Digital Twin Technology As A Basis Of The Industry In Future

Digital infrastructure

The processes of globalization are associated with the creation of advanced information and communication technologies. These technologies became the basis of the new digital infrastructure of the research and production complex (Kodentsev, 2017; Benghozi,Krob, Lonjon, & Panetto, 2014). Digital transformation in the technical sphere requires the development of information technologies in the following areas: the networks of physical and technical devices, the mobile devices, the internal cloud infrastructure of the enterprise or of the collective cloud services, a platform for the analysis of big data generated at the enterprise in the production process.

Digital twin

One of the main directions is the creation of digital simulation models of physical and technical objects that do not remain unchanged but are updated and changed in accordance with the life cycle of the physical object. Such dynamically updated models are able to continuously receiving new measurement information from sensors of a technical object, from sensors of control devices and from the environment, from larger systems, to generalize newly obtained and past data and to change parameters of the model (Boschert & Rosen, 2016). Dynamically updated model of the object is essentially its digital twin.

The digital twin is constantly trained on the basis of new and historical data. It updates parameters in real time, adapts to external conditions and determines the optimal behavior of the technical object in the prevailing situations. When creating a dynamic model of a physical object, systems of partial differential equations are traditionally constructed, as well as integral equations for which the finite element method is applied. However, the finite element method does not allow to change the characteristics of the model without the participation of a specialist during the modeling of the changing object, since it does not allow dynamically adding new data, adjusting the sizes and number of grids to track the changes occurring in the object. The digital twin model must constantly learn to adjust its characteristics on the basis of updating information, and therefore the methodical basis for its creation is artificial intelligence, neural networks and machine learning (Uhlemann & Steinhilper, 2017; Uhlemann, Schock, Lehmann, Freiberger, & Steinhilper, 2017).

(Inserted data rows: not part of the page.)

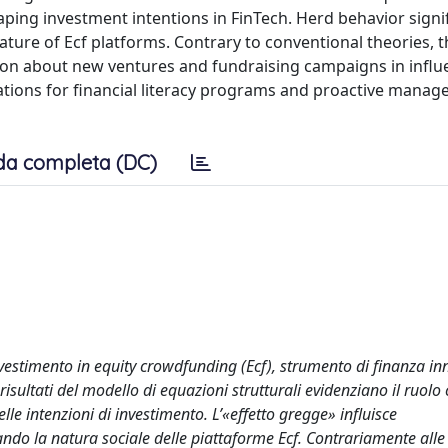
 shaping investment intentions in FinTech. Herd behavior signi
ture of Ecf platforms. Contrary to conventional theories, 
on about new ventures and fundraising campaigns in influ
cations for financial literacy programs and proactive mana
da completa (DC)
vestimento in equity crowdfunding (Ecf), strumento di finanza in
 risultati del modello di equazioni strutturali evidenziano il ruolo
lle intenzioni di investimento. L’«effetto gregge» influisce
eando la natura sociale delle piattaforme Ecf. Contrariamente alle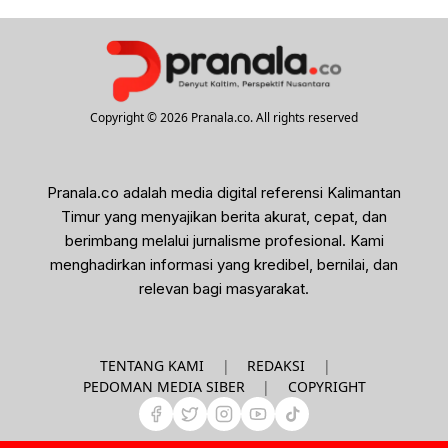
Copyright © 2026 Pranala.co. All rights reserved
Pranala.co adalah media digital referensi Kalimantan
Timur yang menyajikan berita akurat, cepat, dan
berimbang melalui jurnalisme profesional. Kami
menghadirkan informasi yang kredibel, bernilai, dan
relevan bagi masyarakat.
|
|
TENTANG KAMI
REDAKSI
|
PEDOMAN MEDIA SIBER
COPYRIGHT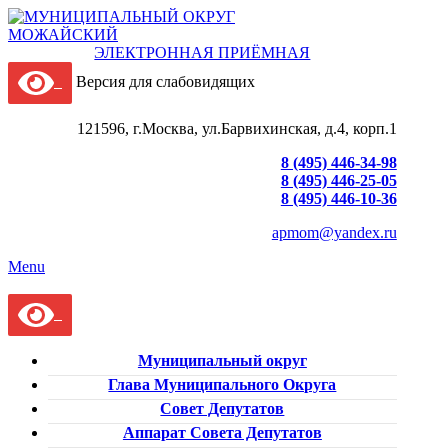
ЭЛЕКТРОННАЯ ПРИЁМНАЯ
Версия для слабовидящих
121596, г.Москва, ул.Барвихинская, д.4, корп.1
8 (495) 446-34-98
8 (495) 446-25-05
8 (495) 446-10-36
apmom@yandex.ru
Menu
Муниципальный округ
Глава Муниципального Округа
Совет Депутатов
Аппарат Совета Депутатов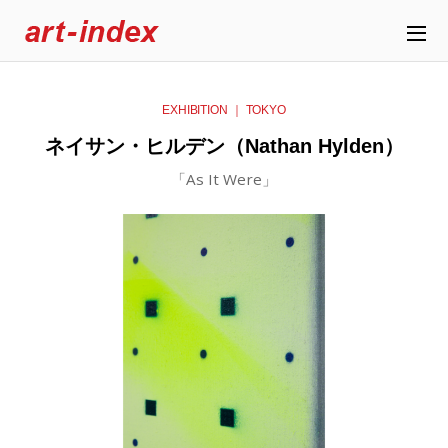
EXHIBITION ｜ TOKYO
ネイサン・ヒルデン（Nathan Hylden）
「As It Were」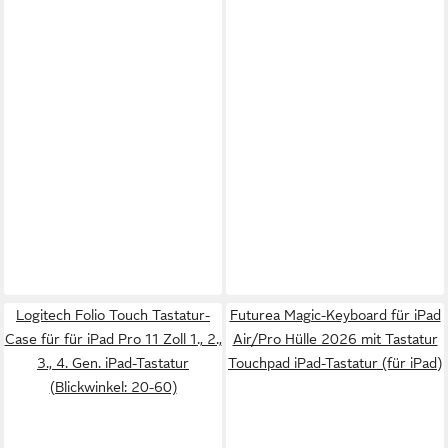
Logitech Folio Touch Tastatur-
Futurea Magic-Keyboard für iPad
Case für für iPad Pro 11 Zoll 1., 2.,
Air/Pro Hülle 2026 mit Tastatur
3., 4. Gen. iPad-Tastatur
Touchpad iPad-Tastatur (für iPad)
(Blickwinkel: 20-60)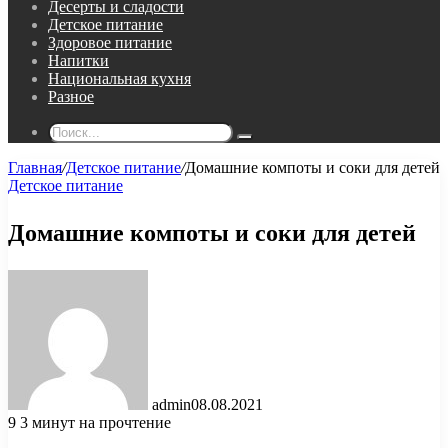
Десерты и сладости
Детское питание
Здоровое питание
Напитки
Национальная кухня
Разное
Поиск...
Главная
/
Детское питание
/
Домашние компоты и соки для детей
Детское питание
Домашние компоты и соки для детей
admin
08.08.2021
9
3 минут на прочтение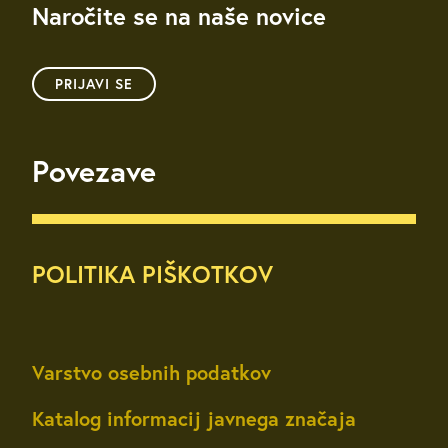
Naročite se na naše novice
PRIJAVI SE
Povezave
POLITIKA PIŠKOTKOV
Varstvo osebnih podatkov
Katalog informacij javnega značaja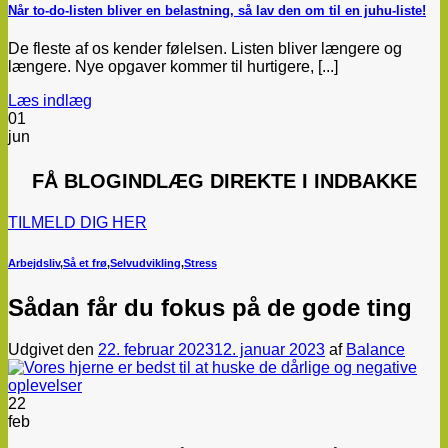
Når to-do-listen bliver en belastning, så lav den om til en juhu-liste!
De fleste af os kender følelsen. Listen bliver længere og
længere. Nye opgaver kommer til hurtigere, [...]
Læs indlæg
01
jun
FÅ
BLOGINDLÆG
DIREKTE I INDBAKKE
TILMELD DIG HER
Arbejdsliv
,
Så et frø
,
Selvudvikling
,
Stress
Sådan får du fokus på de gode ting
Udgivet den
22. februar 2023
12. januar 2023
af
Balance
22
feb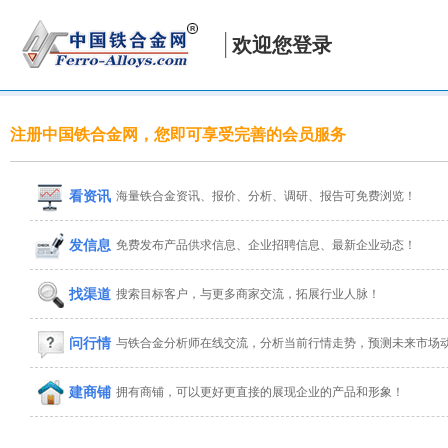
欢迎您登录
注册中国铁合金网，您即可享受完善的会员服务
看资讯
海量铁合金资讯、报价、分析、调研、报告可免费浏览！
发信息
免费发布产品供求信息、企业招聘信息、最新企业动态！
找渠道
搜索目标客户，与更多商家交流，拓展行业人脉！
问行情
与铁合金分析师在线交流，分析当前行情走势，预测未来市场
建商铺
拥有商铺，可以更好更直接的展现企业的产品和形象！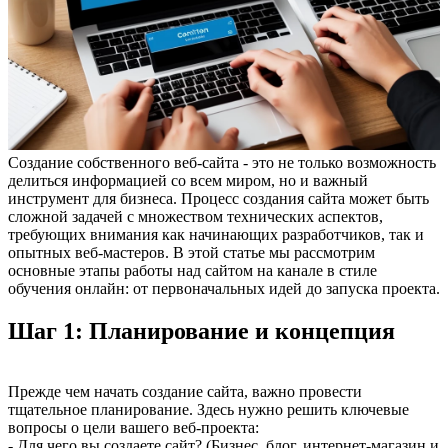
Создание собственного веб-сайта - это не только возможность
делиться информацией со всем миром, но и важный
инструмент для бизнеса. Процесс создания сайта может быть
сложной задачей с множеством технических аспектов,
требующих внимания как начинающих разработчиков, так и
опытных веб-мастеров. В этой статье мы рассмотрим
основные этапы работы над сайтом на канале в стиле
обучения онлайн: от первоначальных идей до запуска проекта.
Шаг 1: Планирование и концепция
Прежде чем начать создание сайта, важно провести
тщательное планирование. Здесь нужно решить ключевые
вопросы о цели вашего веб-проекта:
- Для чего вы создаете сайт? (Бизнес, блог, интернет-магазин и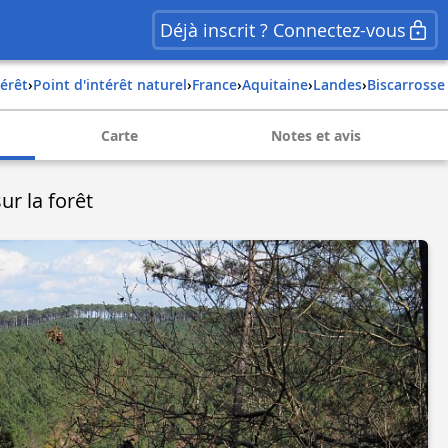
Déjà inscrit ? Connectez-vous
térêt
›
Point d'intérêt naturel
›
france
›
aquitaine
›
landes
›
biscarrosse
Carte
Notes et avis
ur la forêt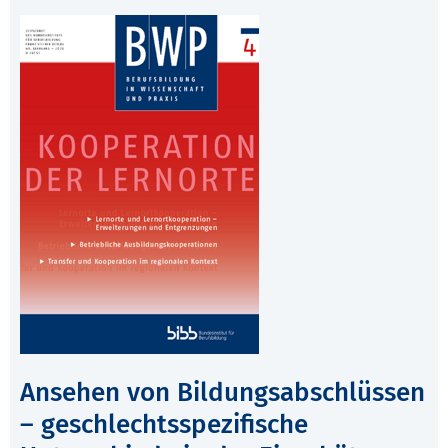
Ansehen von Bildungsabschlüssen
– geschlechtsspezifische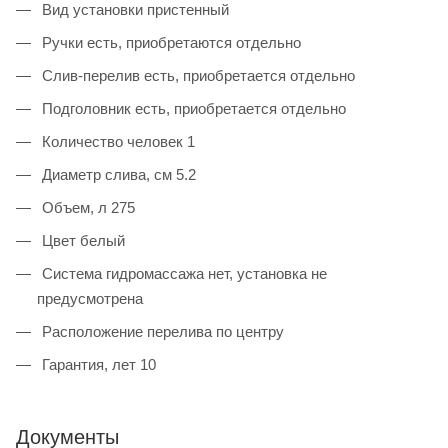
Вид установки пристенный
Ручки есть, приобретаются отдельно
Слив-перелив есть, приобретается отдельно
Подголовник есть, приобретается отдельно
Количество человек 1
Диаметр слива, см 5.2
Объем, л 275
Цвет белый
Система гидромассажа нет, установка не
предусмотрена
Расположение перелива по центру
Гарантия, лет 10
Документы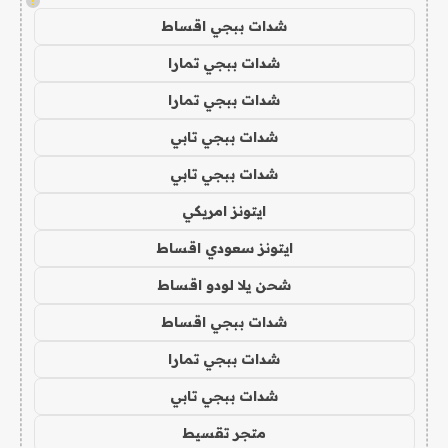
!
شدات ببجي اقساط
شدات ببجي تمارا
شدات ببجي تمارا
شدات ببجي تابي
شدات ببجي تابي
ايتونز امريكي
ايتونز سعودي اقساط
شحن يلا لودو اقساط
شدات ببجي اقساط
شدات ببجي تمارا
شدات ببجي تابي
متجر تقسيط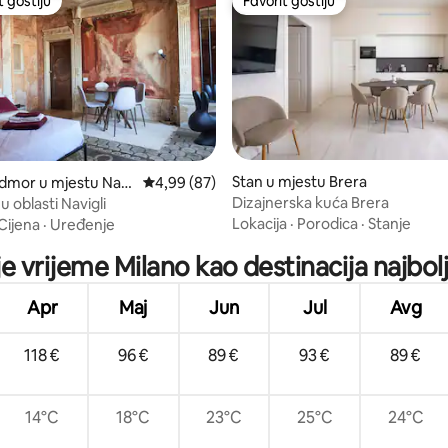
t gostiju
Favorit gostiju
vorit gostiju
Favorit gostiju
d 5, recenzija: 20
Stan u mjestu Brera
dmor u mjestu Navi
prosječna ocjena 4,99 od 5, recenzija: 87
4,99 (87)
Dizajnerska kuća Brera
 oblasti Navigli
Lokacija
·
Porodica
·
Stanje
Cijena
·
Uređenje
je vrijeme Milano kao destinacija najbolj
Apr
Maj
Jun
Jul
Avg
118 €
96 €
89 €
93 €
89 €
14°C
18°C
23°C
25°C
24°C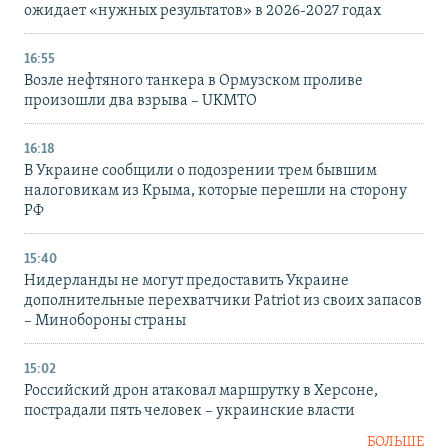
ожидает «нужных результатов» в 2026-2027 годах
16:55
Возле нефтяного танкера в Ормузском проливе
произошли два взрыва – UKMTO
16:18
В Украине сообщили о подозрении трем бывшим
налоговикам из Крыма, которые перешли на сторону
РФ
15:40
Нидерланды не могут предоставить Украине
дополнительные перехватчики Patriot из своих запасов
– Минобороны страны
15:02
Российский дрон атаковал маршрутку в Херсоне,
пострадали пять человек – украинские власти
БОЛЬШЕ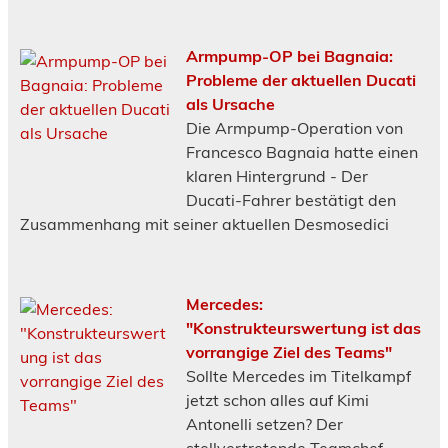
Armpump-OP bei Bagnaia:
Probleme der aktuellen Ducati
als Ursache
Die Armpump-Operation von
Francesco Bagnaia hatte einen
klaren Hintergrund - Der
Ducati-Fahrer bestätigt den
Zusammenhang mit seiner aktuellen Desmosedici
Mercedes:
"Konstrukteurswertung ist das
vorrangige Ziel des Teams"
Sollte Mercedes im Titelkampf
jetzt schon alles auf Kimi
Antonelli setzen? Der
stellvertretende Teamchef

Dynamic digital models allow to project technical objects into the digital world, which makes it possible to use these models to optimize the operation of technical objects, automatic monitoring of technical condition, fault diagnosis and predict technical condition.

Cloud services

Digital dynamic models – the twins of technical objects apply quite complex algorithms and programs. It is advisable to perform and maintain models in a common computing environment using cloud resources providing convenient network access on demand to the general computing resources: servers, storage devices, applications and services. Services can be quickly provided and released with minimal operating cost. It is possible to implement models for a set of objects in the cloud environment (Kang et al., 2015; Chawla and Sogani, 2011).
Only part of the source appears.